◆ INSTRUCTIONS FOR THE TASK: In the entries below, find the line with "Additional information" and the line with "Sigma 45mm f2.8 DG DN". Reproduce those two lines and every line between them exactly, and nothing more.

Items from a data source:
== Segment start ==
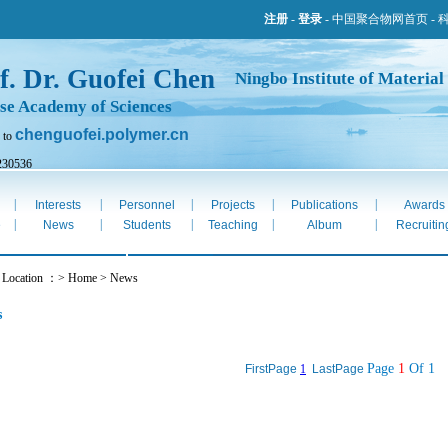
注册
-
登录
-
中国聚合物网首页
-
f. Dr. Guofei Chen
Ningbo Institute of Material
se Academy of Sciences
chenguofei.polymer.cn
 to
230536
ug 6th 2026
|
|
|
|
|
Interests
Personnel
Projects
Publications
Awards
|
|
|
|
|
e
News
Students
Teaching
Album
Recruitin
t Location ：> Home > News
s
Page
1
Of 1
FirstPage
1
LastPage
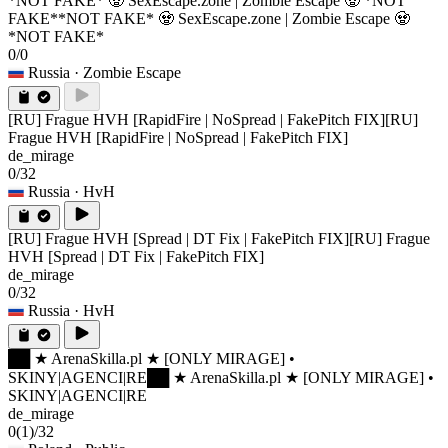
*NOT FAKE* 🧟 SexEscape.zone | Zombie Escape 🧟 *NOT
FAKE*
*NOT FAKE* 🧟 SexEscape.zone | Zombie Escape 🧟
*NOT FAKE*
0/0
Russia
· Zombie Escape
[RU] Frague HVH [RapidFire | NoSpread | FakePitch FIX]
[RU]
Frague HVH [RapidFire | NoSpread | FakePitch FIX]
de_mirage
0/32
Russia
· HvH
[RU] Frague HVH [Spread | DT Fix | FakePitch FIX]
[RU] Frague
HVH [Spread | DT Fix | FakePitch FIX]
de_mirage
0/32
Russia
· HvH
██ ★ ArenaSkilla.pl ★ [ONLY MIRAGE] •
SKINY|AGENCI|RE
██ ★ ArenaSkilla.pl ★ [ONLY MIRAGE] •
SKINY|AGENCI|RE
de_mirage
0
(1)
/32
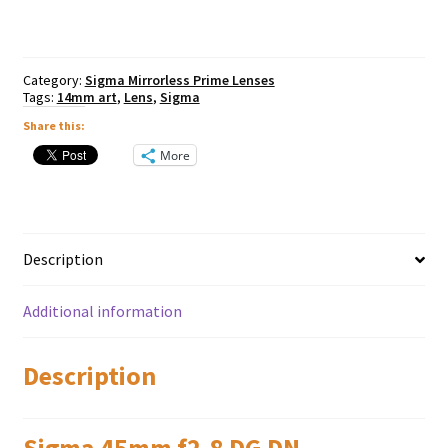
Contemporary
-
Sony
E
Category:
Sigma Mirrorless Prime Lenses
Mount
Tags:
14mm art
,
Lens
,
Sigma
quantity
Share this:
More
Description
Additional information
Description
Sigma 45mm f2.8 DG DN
== Segment end ==
== Segment start ==
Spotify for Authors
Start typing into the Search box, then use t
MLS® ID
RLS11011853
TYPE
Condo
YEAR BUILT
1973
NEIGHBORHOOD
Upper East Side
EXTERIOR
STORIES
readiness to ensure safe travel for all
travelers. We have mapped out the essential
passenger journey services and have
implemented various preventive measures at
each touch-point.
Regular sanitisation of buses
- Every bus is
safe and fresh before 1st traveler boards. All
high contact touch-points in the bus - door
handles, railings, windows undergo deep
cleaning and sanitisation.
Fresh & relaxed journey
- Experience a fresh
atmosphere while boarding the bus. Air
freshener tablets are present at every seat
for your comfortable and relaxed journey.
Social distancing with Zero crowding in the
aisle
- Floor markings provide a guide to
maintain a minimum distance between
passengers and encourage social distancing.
== Segment end ==
◆ REPLY:
Additional information
Description
Sigma 45mm f2.8 DG DN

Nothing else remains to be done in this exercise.